The excess buffer stock and need to reform

  • A buffer stock norm and actual stock: A buffer stock norm is at 21.4 million tonnes (mt).
    • Actual stock far exceeds the norm: The actual stocks of grains with the central pool stood at 75.5 mt.
    • Which is 3.5 times what the government needs to hold.
  • The economic cost of the excess stock: At its economic cost, the value of the excess stocks with the government stands at Rs 1.6 lakh crore.
    • Potential for revenue: There is no better place to find revenue for the FM than to liquidate these stocks.
    • Need for the reform in grain management system: Unless the grain management system is reformed, the inefficiency of the grain management system will keep on increasing and the nation will suffer.

Food subsidy reforms

  • Link food prices to procurement price: It is the time to revise the central issue of price and link it to the procurement price-say at half the procurement price.
    • Limit the population coverage: There is a need to limit this highly subsidised food of Rs 3/kg for rice and Rs 2/kg of wheat to say 40 per cent of the population.
    • Move to DBT: The real fundamental reform would be to move towards direct cash transfers for the intended beneficiaries of food subsidy.

Fertiliser subsidy reforms

  • Imbalance in the subsidisation: The real problem of this sector is the imbalance in the policy of fertiliser subsidisation.
    • While urea (N) is subsidised to the extent of 75 per cent of its cost, phosphatic (P) and potassic (K) fertilisers are subsidised only to the tune of about 25 per cent of their cost.
  • Consequences of this imbalance: The result is the highly imbalanced use of N, P and K on farmers’ fields.

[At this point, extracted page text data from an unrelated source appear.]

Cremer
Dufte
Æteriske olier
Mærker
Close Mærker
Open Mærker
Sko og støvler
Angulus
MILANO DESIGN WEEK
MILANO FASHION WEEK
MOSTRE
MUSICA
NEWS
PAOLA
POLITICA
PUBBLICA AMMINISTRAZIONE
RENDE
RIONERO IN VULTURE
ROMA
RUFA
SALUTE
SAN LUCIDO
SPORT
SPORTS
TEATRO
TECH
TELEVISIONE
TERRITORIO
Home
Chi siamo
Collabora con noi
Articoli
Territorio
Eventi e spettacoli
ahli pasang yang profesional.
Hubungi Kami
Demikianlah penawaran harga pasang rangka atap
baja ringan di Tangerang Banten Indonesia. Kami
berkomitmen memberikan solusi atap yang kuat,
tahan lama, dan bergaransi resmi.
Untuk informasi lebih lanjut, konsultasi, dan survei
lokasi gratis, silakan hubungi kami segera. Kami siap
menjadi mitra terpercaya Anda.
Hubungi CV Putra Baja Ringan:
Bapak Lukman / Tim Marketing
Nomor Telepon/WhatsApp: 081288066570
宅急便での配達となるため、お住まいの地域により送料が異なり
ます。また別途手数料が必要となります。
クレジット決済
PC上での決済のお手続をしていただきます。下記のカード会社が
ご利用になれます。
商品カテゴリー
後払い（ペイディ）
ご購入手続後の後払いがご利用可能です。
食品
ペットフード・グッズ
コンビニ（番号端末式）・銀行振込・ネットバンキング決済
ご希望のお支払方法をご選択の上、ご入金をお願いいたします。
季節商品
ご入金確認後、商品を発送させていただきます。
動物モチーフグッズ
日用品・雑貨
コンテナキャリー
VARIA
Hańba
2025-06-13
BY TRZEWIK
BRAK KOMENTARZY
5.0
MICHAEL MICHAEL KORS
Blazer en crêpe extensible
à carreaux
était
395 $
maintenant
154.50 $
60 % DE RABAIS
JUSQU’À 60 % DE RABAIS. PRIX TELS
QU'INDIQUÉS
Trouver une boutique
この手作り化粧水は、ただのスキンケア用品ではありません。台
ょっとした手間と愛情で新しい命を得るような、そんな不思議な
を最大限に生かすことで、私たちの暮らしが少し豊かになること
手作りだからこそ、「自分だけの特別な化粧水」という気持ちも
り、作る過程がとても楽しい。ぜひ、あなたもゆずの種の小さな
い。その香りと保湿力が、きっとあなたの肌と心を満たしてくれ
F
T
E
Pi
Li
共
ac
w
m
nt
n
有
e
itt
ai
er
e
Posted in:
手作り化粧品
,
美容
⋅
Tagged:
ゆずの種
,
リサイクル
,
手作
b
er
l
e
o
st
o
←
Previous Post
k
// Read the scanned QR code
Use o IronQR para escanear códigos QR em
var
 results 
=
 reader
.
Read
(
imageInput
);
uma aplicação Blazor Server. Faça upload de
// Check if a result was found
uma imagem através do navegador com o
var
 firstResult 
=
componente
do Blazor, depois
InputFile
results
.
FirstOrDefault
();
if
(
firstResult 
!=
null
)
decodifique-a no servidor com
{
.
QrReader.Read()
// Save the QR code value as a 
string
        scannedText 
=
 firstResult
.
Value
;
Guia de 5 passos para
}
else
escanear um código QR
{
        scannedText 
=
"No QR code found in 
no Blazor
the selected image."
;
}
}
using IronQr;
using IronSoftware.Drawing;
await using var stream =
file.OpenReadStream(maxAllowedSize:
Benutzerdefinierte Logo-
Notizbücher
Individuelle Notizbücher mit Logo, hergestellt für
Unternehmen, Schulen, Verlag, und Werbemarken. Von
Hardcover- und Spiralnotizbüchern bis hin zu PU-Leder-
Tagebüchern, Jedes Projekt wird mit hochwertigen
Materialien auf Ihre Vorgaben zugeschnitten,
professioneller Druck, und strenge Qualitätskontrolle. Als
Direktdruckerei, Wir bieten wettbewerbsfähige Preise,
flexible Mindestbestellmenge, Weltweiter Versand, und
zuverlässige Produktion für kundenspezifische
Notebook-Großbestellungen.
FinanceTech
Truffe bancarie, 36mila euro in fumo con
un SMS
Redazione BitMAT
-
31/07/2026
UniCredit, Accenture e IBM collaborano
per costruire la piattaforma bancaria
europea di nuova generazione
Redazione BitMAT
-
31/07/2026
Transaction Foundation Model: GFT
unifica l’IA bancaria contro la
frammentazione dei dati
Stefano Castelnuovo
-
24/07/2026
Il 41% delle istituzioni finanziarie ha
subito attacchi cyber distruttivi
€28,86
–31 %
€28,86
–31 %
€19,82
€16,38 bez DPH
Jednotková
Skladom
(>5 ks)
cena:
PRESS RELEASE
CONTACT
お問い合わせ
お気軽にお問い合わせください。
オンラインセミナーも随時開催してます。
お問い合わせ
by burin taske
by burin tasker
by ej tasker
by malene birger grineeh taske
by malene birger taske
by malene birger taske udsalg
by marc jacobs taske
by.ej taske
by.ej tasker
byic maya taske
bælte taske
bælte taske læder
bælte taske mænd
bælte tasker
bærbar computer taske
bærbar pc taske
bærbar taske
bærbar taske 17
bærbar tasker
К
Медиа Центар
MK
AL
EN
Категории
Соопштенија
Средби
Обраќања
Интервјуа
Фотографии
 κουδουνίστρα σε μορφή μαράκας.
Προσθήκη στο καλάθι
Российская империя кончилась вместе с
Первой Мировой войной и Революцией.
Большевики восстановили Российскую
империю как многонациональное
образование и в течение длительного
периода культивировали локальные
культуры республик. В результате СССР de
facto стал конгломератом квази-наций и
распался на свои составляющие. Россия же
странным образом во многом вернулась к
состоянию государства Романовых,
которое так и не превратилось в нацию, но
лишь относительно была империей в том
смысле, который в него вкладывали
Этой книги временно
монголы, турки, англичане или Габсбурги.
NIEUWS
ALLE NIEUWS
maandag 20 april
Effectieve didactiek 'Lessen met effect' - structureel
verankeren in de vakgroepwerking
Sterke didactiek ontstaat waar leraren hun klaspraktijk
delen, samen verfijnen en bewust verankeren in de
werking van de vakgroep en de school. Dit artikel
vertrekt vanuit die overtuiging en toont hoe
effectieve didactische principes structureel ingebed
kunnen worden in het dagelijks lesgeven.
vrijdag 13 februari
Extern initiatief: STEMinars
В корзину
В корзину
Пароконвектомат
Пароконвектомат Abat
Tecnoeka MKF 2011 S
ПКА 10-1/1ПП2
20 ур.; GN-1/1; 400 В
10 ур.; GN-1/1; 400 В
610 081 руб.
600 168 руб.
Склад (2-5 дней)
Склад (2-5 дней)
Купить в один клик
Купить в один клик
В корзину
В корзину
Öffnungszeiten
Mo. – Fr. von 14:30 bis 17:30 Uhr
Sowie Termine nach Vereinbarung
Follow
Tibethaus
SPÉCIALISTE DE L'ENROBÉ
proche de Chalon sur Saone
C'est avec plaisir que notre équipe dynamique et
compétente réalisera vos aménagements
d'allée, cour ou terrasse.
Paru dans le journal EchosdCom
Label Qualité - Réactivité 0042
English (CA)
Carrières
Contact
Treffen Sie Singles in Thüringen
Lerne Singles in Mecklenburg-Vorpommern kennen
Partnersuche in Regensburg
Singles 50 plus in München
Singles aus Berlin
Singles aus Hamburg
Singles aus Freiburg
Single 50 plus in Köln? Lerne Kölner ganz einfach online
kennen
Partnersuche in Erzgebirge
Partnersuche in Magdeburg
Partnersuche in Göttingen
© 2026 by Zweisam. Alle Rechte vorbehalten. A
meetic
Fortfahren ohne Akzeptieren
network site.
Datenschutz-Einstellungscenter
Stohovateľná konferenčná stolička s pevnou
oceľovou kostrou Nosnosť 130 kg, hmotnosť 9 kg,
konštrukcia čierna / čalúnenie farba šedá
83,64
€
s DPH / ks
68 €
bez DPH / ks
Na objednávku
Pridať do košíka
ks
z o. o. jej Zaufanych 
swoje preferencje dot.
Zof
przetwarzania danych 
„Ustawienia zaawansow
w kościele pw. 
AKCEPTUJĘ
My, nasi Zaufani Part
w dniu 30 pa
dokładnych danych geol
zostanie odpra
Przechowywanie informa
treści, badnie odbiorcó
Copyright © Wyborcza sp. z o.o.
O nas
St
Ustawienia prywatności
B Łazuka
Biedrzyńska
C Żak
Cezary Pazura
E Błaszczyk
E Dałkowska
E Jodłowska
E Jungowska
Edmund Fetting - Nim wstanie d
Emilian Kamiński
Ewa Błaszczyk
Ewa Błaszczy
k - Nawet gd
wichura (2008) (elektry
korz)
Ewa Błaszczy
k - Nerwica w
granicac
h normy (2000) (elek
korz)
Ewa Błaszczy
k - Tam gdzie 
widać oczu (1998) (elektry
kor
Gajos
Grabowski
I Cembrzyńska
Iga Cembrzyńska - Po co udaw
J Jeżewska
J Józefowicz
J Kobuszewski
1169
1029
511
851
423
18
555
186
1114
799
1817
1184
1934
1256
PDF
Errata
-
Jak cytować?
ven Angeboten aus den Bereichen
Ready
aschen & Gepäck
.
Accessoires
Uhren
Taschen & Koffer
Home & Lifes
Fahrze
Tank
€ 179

Which results in
    • Giving a very low fertiliser-to-grain response ratio.
    • Degrading the soil.
    • Degrading underground water.
    • Degrading the environment with excessive nitrogen use.
    • Discouragement to natural farming: The current fertiliser subsidy discourages those who want to pursue natural farming as they don’t get subsidy anywhere near the amount chemical-based fertilisers do.
  • Reforms: There are two ways in which the fertiliser subsidy regime can be reformed.
    • Bring nitrogenous fertiliser under NBS: The solution to the imbalance in use is to bring nitrogenous fertilisers under the Nutrient Based Subsidy (NBS) scheme.
    • Cash transfer based on per hectare basis: The second option is to move towards direct cash transfers for fertilisers on a per hectare basis, with some adjustment for irrigated tracts.
    • 50,000 Crore saving: The above-mentioned reforms could result in the saving of Rs. 50,000 crores to the public exchequer.

Way forward

  • Investing the savings where it matters the most: The savings from the reforms could be invested in-
    • Better water management, especially drip irrigation.
    • Infrastructure for agri-markets.
    • Solar trees: The investments could also be made in setting up the solar trees in the farm to harvest solar power on farmer’s fields with buyback agreements for surplus production.